Of course, there are times when we genuinely may not care, and are open to whatever someone else is wanting, whether that’s food choice or activity for the day, but often, this response does not feel good to say or to receive. We need to consider if there is a more effective way to convey this message, perhaps with further discussion, or better planning for the future. There are countless scenarios where couples have identified this phrase as a trigger in their relationship, and it is always important to assess the meaning behind the sentiment and what the other person might be hearing. We need to be mindful when we are in a dysregulated state, or we need to be open to someone safe in our lives helping us identify those times until we can be self-aware.

 

Language is so important, and one of my challenges to clients is always to say what they mean and mean what they say. The goal is to gain understanding of how they see themselves, those they love and the world around them, and what words they use in conjunction.
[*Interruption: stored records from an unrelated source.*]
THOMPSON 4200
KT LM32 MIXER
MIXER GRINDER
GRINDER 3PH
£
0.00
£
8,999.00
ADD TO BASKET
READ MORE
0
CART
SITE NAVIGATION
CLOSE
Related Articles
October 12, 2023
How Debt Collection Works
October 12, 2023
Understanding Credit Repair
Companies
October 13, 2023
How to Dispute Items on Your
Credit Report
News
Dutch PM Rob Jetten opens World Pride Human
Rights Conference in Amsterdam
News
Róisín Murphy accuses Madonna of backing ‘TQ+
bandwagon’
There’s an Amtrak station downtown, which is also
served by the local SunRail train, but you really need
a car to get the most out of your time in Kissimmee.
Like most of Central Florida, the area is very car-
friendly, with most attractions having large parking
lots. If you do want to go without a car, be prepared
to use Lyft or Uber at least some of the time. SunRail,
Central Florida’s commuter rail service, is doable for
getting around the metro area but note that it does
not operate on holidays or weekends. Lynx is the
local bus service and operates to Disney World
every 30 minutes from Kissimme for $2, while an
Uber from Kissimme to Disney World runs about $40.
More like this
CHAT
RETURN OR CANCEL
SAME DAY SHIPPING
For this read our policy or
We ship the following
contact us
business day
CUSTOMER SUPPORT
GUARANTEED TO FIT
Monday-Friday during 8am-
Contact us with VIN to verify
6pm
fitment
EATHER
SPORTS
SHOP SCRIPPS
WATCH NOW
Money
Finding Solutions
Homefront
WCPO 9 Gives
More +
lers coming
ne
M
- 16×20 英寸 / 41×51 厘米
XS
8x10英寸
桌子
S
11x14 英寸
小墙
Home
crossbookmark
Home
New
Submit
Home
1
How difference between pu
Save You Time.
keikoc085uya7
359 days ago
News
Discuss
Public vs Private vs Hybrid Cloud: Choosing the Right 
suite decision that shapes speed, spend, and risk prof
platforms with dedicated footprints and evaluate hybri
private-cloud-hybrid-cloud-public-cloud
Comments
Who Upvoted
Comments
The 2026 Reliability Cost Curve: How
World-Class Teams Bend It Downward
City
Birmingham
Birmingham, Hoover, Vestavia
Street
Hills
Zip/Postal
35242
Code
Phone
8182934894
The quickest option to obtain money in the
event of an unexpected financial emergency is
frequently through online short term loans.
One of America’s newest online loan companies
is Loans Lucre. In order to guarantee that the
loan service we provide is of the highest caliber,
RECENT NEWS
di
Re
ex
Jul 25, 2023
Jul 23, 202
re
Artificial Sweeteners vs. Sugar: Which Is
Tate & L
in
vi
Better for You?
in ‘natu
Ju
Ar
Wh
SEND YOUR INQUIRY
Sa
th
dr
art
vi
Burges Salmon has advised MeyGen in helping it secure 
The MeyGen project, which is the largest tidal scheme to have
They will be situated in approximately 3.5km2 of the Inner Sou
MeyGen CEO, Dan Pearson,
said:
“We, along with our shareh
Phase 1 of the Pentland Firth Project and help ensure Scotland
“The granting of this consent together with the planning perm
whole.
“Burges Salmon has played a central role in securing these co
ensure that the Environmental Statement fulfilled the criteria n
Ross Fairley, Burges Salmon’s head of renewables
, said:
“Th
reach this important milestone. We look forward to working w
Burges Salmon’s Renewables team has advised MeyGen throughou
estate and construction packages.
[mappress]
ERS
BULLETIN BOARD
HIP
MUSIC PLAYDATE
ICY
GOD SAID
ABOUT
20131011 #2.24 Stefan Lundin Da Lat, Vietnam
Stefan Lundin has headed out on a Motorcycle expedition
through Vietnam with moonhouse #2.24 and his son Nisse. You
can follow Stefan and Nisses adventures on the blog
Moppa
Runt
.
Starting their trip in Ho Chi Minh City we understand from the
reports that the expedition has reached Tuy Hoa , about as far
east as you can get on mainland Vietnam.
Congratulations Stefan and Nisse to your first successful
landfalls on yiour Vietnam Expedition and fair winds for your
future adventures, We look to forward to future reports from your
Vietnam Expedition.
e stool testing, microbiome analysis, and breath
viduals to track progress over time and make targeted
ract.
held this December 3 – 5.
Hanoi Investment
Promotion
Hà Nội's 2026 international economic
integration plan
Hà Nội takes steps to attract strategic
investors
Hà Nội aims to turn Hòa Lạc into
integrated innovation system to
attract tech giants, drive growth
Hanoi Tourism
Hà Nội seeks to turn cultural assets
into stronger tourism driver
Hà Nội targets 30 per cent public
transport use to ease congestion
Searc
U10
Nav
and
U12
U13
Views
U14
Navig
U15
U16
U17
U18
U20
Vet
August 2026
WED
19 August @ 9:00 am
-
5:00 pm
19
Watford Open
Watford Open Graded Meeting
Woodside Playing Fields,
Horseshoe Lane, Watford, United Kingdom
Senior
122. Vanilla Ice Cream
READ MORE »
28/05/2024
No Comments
Instead of saying, “I don’t care, you decide,” be clear, perhaps, “I am really struggling with trying to decide what I would like to eat tonight, and am open to most anything, the only thing that doesn’t sound particularly good is (fill in the blank).” Or even bringing light to the phrase, “I know my go-to is that I don’t care, but I do care, I would just prefer you choose something for us for Friday evening, maybe one of the places I have been saying I would like to try.”  When we break down communication, we don’t want to break down. We want to be clear, concise, and effective. It is okay for us to take up space, to express our needs and desires, and to be heard. It is okay for us to have needs and desires. To be tired. To desire someone else to know us and meet us where we are. It is okay to want someone else to help with making decisions, but we need to be clear about our wants and needs. We also need to be mindful of how we would feel if someone said this to us. Most of our responses are what I like to call automated. Over time our body has learned to respond in certain ways, and when our brain perceives these responses, it will do anything to keep us safe, since safety is a primary function. That being said, this concept is applicable to everyone, including the person who is on the receiving end of this phrase, and one thing we know for certain, we will not have a regulated outcome with two dysregulated people.

 

I don’t care, you decide might not seem like a phrase we would take this much time to unpack, but the truth is, we each have a responsibility to ourselves and those we love to take care of ourselves and show up in healthy ways. If this phrase often leads to frustration, anger, resentment, or arguments there is a good chance both of you are dysregulated and triggered in this scenario. Once we recognize the response and emotions, we can be proactive instead of reactive, and we can find healthier ways to communicate and have both needs met.